【毎日王冠】人気のサリオスに立ちはだかる老獪ダイワキャグニーの壁

2020年10月09日 17時10分

シャワーを浴びてご機嫌なダイワキャグニー

【毎日王冠(日曜=11日、東京芝1800メートル=1着馬に天皇賞・秋優先出走権)新バージョンアップ作戦】東京、京都の主場開催スタートで競馬の秋も一気に深まろう。東京開幕週メインはGⅠの前哨戦として大きな位置を占めるGⅡ毎日王冠。春の牡馬クラシックで連続2着のサリオスが人気を集める中、新VU作戦の明石尚典記者は◎ダイワキャグニーで勝負。百戦錬磨の東京中距離巧者が強力3歳勢の分厚い壁になりそうだ。
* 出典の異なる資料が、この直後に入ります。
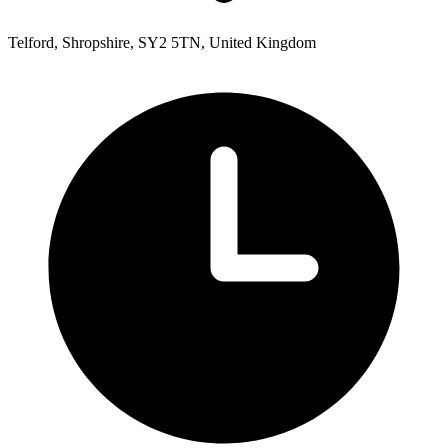
Telford, Shropshire, SY2 5TN, United Kingdom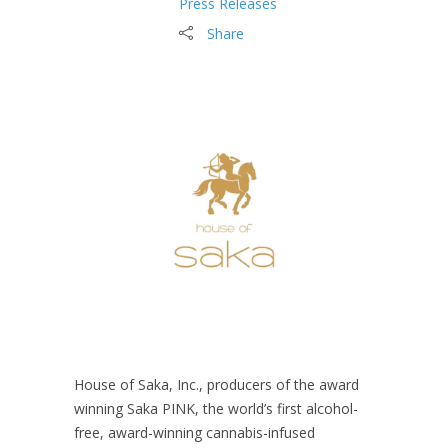
Press Releases
Share
House of Saka, Inc., producers of the award
winning Saka PINK, the world’s first alcohol-
free, award-winning cannabis-infused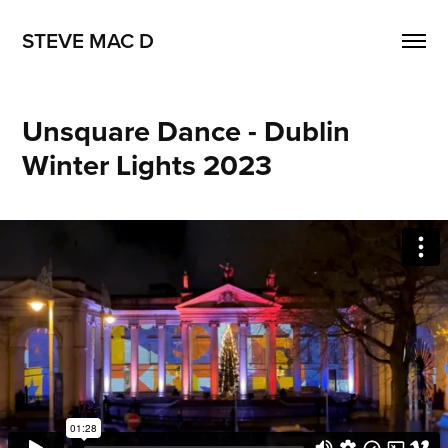
STEVE MAC D
Unsquare Dance - Dublin 
Winter Lights 2023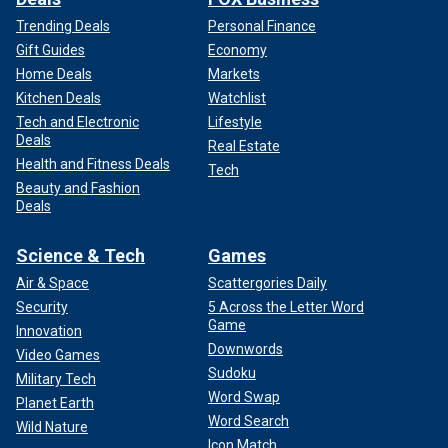
Trending Deals
Personal Finance
Gift Guides
Economy
Home Deals
Markets
Kitchen Deals
Watchlist
Tech and Electronic
Lifestyle
Deals
Real Estate
Health and Fitness Deals
Tech
Beauty and Fashion
Deals
Science & Tech
Games
Air & Space
Scattergories Daily
Security
5 Across the Letter Word
Game
Innovation
Downwords
Video Games
Sudoku
Military Tech
Word Swap
Planet Earth
Word Search
Wild Nature
Icon Match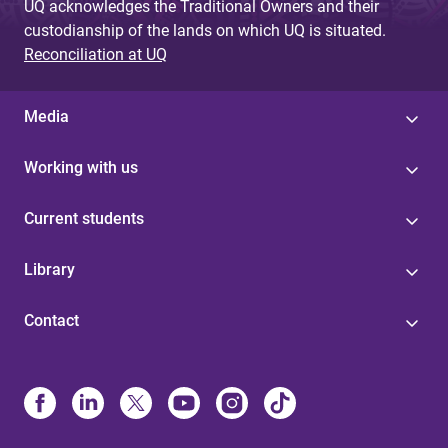
UQ acknowledges the Traditional Owners and their
custodianship of the lands on which UQ is situated.
Reconciliation at UQ
Media
Working with us
Current students
Library
Contact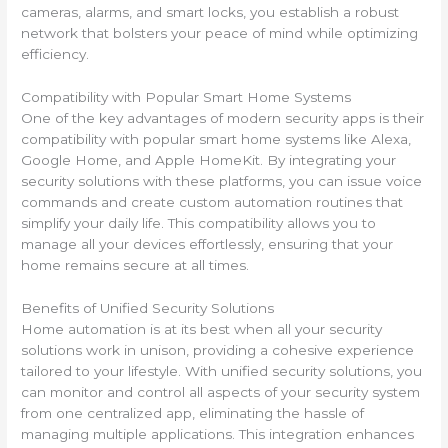
cameras, alarms, and smart locks, you establish a robust
network that bolsters your peace of mind while optimizing
efficiency.
Compatibility with Popular Smart Home Systems
One of the key advantages of modern security apps is their
compatibility with popular smart home systems like Alexa,
Google Home, and Apple HomeKit. By integrating your
security solutions with these platforms, you can issue voice
commands and create custom automation routines that
simplify your daily life. This compatibility allows you to
manage all your devices effortlessly, ensuring that your
home remains secure at all times.
Benefits of Unified Security Solutions
Home automation is at its best when all your security
solutions work in unison, providing a cohesive experience
tailored to your lifestyle. With unified security solutions, you
can monitor and control all aspects of your security system
from one centralized app, eliminating the hassle of
managing multiple applications. This integration enhances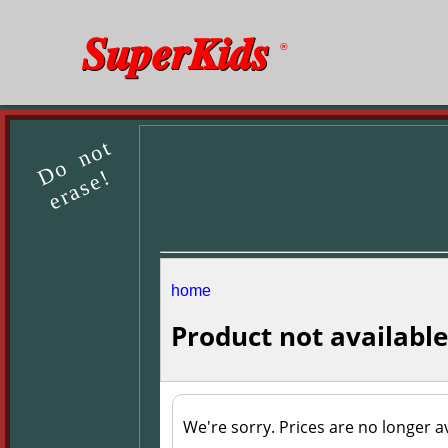
SuperKids
®
Do not
erase!
home
Product not available
We're sorry. Prices are no longer av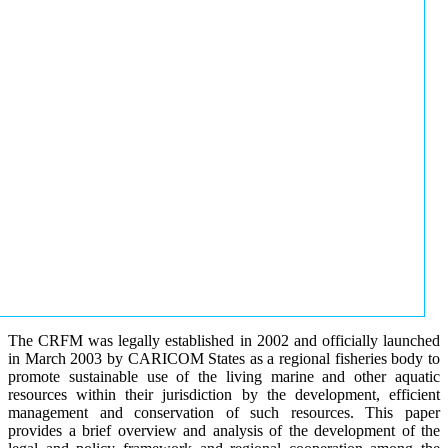
The CRFM was legally established in 2002 and officially launched
in March 2003 by CARICOM States as a regional fisheries body to
promote sustainable use of the living marine and other aquatic
resources within their jurisdiction by the development, efficient
management and conservation of such resources. This paper
provides a brief overview and analysis of the development of the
 視線(人気)を一身に集めるのがサリオスであることは衆目の一致するところ。連勝街道を突き進むコントレイルに後塵を拝したとはいえ、皐月賞↓ダービーで連続2着。3着にはそれぞれ3馬身1/2差、1馬身3/4差と大きく水をあけての銀メダルだ。“ディープインパクトの最高傑作”の呼び声高いライバルさえいなければ無敗の2冠を達成していた――。そんな見方にもそれなりの説得力がある。

 ただひとつ気になるのは、春2冠を含めたGⅠ3戦で選択した戦法。通過順2→3→3で自身前後3ハロン34秒4→35秒4の前傾ラップを刻んだ朝日杯FSに対して、5→6→4の皐月賞、10→10→11のダービーはいかにも折り合い重視。手綱から伝わってくる感触はマイルがベスト。そんな見方にもまた、それなりの説得力があると言えよう。

 押しも押されもせぬ3歳世代トップといえども、ベストより1ハロン長い9ハロンなら付け入る隙あり、とみて◎にはダイワキャグニーを指名。前走のエプソムCでようやく重賞ウイナーの仲間入りを果たした遅咲きだが、東京8~10ハロンのオープン特別(リステッド含む)で5勝。いままでタイトルに縁がなかったのが不思議なほどの実力派の存在はやはり無視できない。

 18、19年連覇のメイSが2ハロン23秒台後半~24秒台の緩ラップを複数回刻んで、ともにラスト1ハロン11秒台→東京9ハロン1分45秒台でのフィニッシュ。「良馬場の東京のスローペース」という三題噺が揃ってこそのキャラが数字からも透けて見えていたが、エプソムCは不良馬場ながらも24秒台はわずかに1回。23秒7→23秒5→24秒0→23秒7と一切緩むところのないハイレベルラップの中、道中3→2番手で競馬を進めている。年齢を重ねて瞬発力には陰りが見られるものの、スピード持続力にはむしろ磨きがかかってきた。タイトル奪取の大きな要因の一つが、この“キャラ変”にあることは間違いないだろう。

 幸い?にして台風の影響で週末はあいにくの雨模様。開幕週の東京といえども、パンパンの良馬場でのタイムアタックは望み薄の情勢だ。爆発的な瞬発力でKOを狙うサリオスを、キャリアに裏打ちされた老かいなテクニックで翻弄するダイワキャグニー。文字通りの泥仕合に持ち込んで、百戦錬磨のベテランが“判定勝ち”を収める。そんな番狂わせをイメージできる舞台が着々と整いつつある。